В этой зале с одной стороны имелась балконная дверь (на единственный балкон фасада), а в противоположной стене были двери в симметричные коридоры, правый и левый, которые тянулись по тылу дома и сплошь были увешаны старыми раскрашенными эстампами. В правом коридоре — бессчетные картинки Imagerie d'Epinal:[181] исторические события, «Штурм Александрии», «Осада и обстрел Парижа частями прусской армии», «Грозовые дни Французской революции», «Взятие Пекина войсками союзников». Другие офорты были испанские.

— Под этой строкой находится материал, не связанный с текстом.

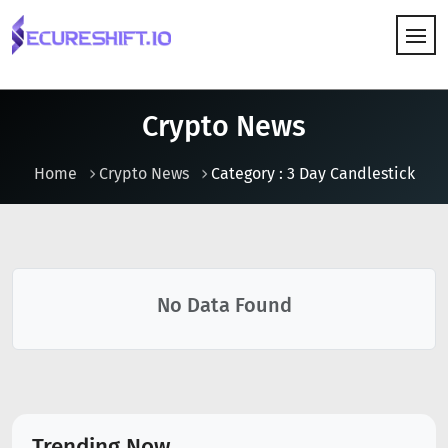
HOW IT WORKS
Crypto News
Home
Crypto News
Category : 3 Day Candlestick
No Data Found
Trending Now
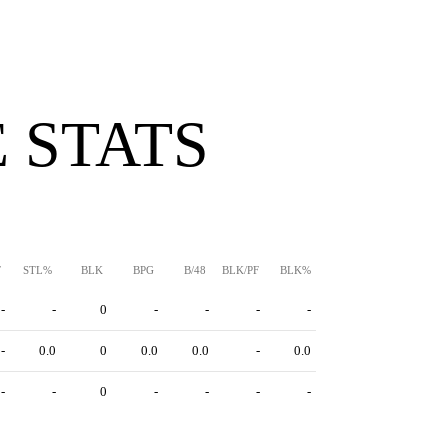
 STATS
F
STL%
BLK
BPG
B/48
BLK/PF
BLK%
-
-
0
-
-
-
-
-
0.0
0
0.0
0.0
-
0.0
-
-
0
-
-
-
-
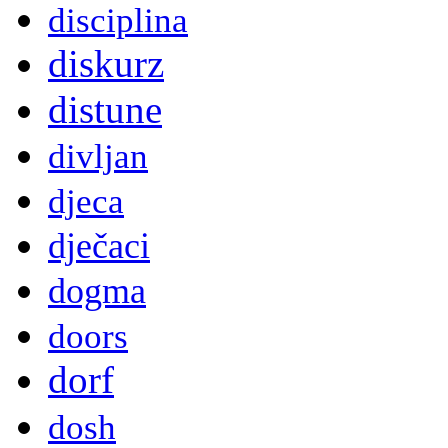
disciplina
diskurz
distune
divljan
djeca
dječaci
dogma
doors
dorf
dosh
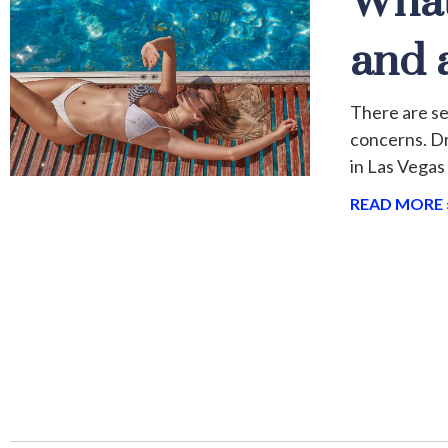
What
and 
There are se
concerns. Dr
in Las Vegas
READ MORE 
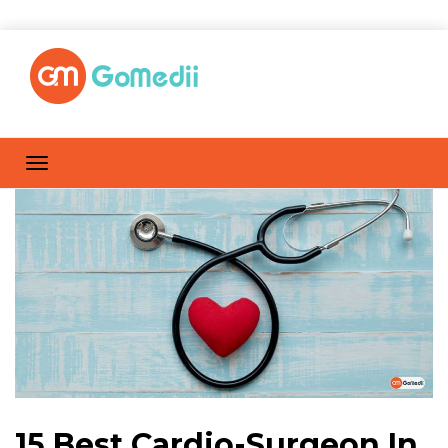
15 Best Cardio-Surgeon In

Мелкие уродцы — «Los Orrelis», обезьяны-музыканты — «Colección de monos filarmonicos», мир навыворот — «Mundo al revés». Две аллегорические пирамиды «Жизнь человека», одна про мужчин, другая про женщин, колыбель и дитя в помочах на первой слева ступеньке, затем поэтапный подъем до возраста апофеоза, с цветущими красавцами на самом верху олимпийского пьедестала, оттуда вправо — медленный сход стареющих, все более сгорбленных фигур вплоть до последней правой ступеньки, где, как предсказывала Сфинга, помещаются трехногие — на подламывающихся хромульках и с посохами — подле ожидающей своего часочка Смерти.